To do
Scan the listing below for the word "Республике" and copy every line where it occurs.

Given entries
# # # #
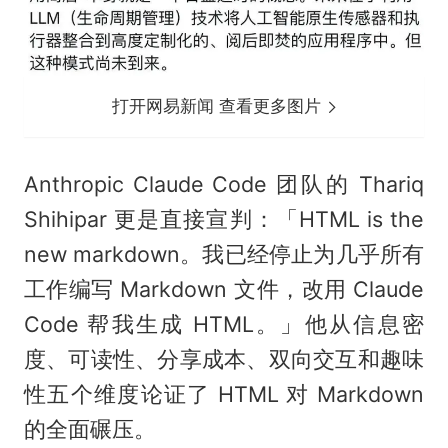
打开网易新闻 查看更多图片
Anthropic Claude Code 团队的 Thariq
Shihipar 更是直接宣判：「HTML is the
new markdown。我已经停止为几乎所有
工作编写 Markdown 文件，改用 Claude
Code 帮我生成 HTML。」他从信息密
度、可读性、分享成本、双向交互和趣味
性五个维度论证了 HTML 对 Markdown
的全面碾压。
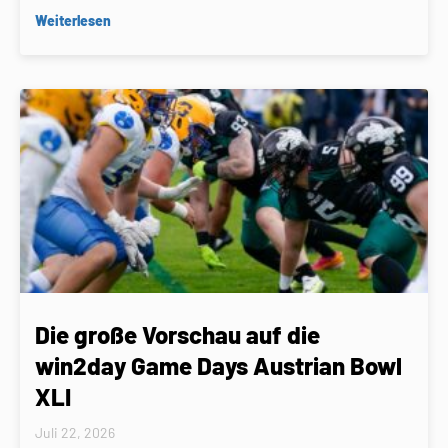
Weiterlesen
Die große Vorschau auf die
win2day Game Days Austrian Bowl
XLI
Juli 22, 2026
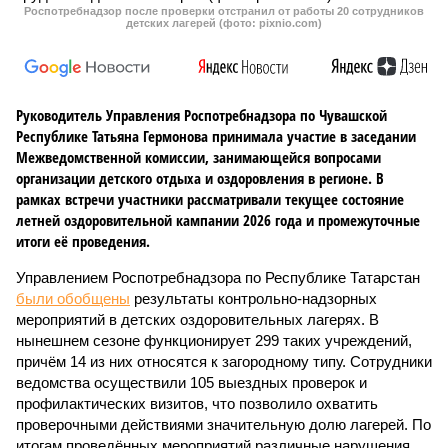
Роспотребнадзор после проверки отстранил от работы 20 сотрудников
детских лагерей (фото: pixnio.com)
Руководитель Управления Роспотребнадзора по Чувашской
Республике Татьяна Гермонова принимала участие в заседании
Межведомственной комиссии, занимающейся вопросами
организации детского отдыха и оздоровления в регионе. В
рамках встречи участники рассматривали текущее состояние
летней оздоровительной кампании 2026 года и промежуточные
итоги её проведения.
Управлением Роспотребнадзора по Республике Татарстан
были обобщены
результаты контрольно-надзорных
мероприятий в детских оздоровительных лагерях. В
нынешнем сезоне функционирует 299 таких учреждений,
причём 14 из них относятся к загородному типу. Сотрудники
ведомства осуществили 105 выездных проверок и
профилактических визитов, что позволило охватить
проверочными действиями значительную долю лагерей. По
итогам проведённых мероприятий различные нарушения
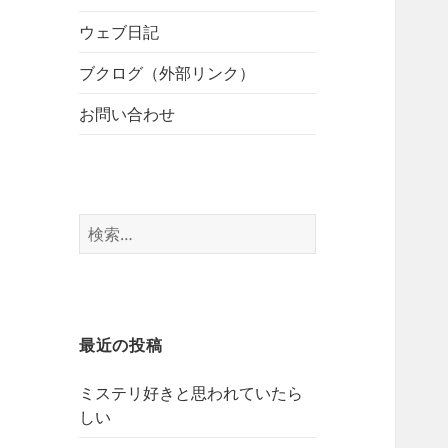
開
ブ
ー
メ
ウェブ日記
を
ニ
展
ブクログ（外部リンク）
ュ
開
ー
お問い合わせ
を
展
開
検
索:
最近の投稿
ミステリ好きと思われていたら
しい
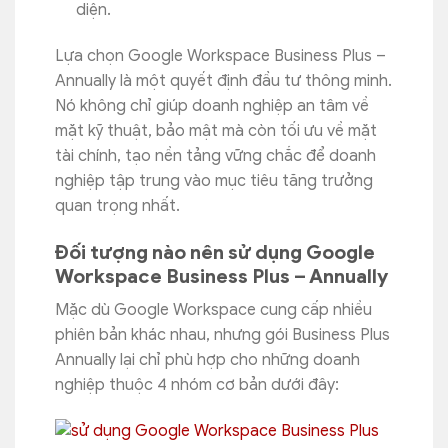
diện.
Lựa chọn Google Workspace Business Plus –
Annually là một quyết định đầu tư thông minh.
Nó không chỉ giúp doanh nghiệp an tâm về
mặt kỹ thuật, bảo mật mà còn tối ưu về mặt
tài chính, tạo nền tảng vững chắc để doanh
nghiệp tập trung vào mục tiêu tăng trưởng
quan trọng nhất.
Đối tượng nào nên sử dụng Google
Workspace Business Plus – Annually
Mặc dù Google Workspace cung cấp nhiều
phiên bản khác nhau, nhưng gói Business Plus
Annually lại chỉ phù hợp cho những doanh
nghiệp thuộc 4 nhóm cơ bản dưới đây:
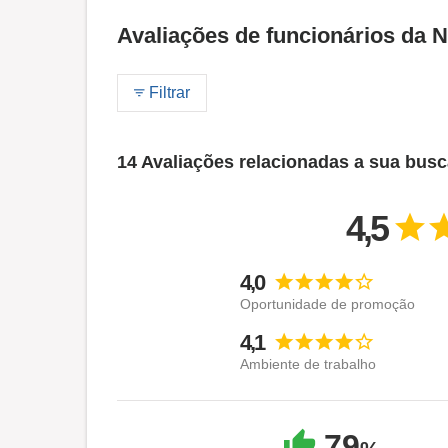
Avaliações de funcionários da
Filtrar
14 Avaliações relacionadas a sua bus
4,5
4,0
Oportunidade de promoção
4,1
Ambiente de trabalho
79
# # # #
Result for this exercise
Республике Татьяна Гермонова принимала участие в заседании
Управлением Роспотребнадзора по Республике Татарстан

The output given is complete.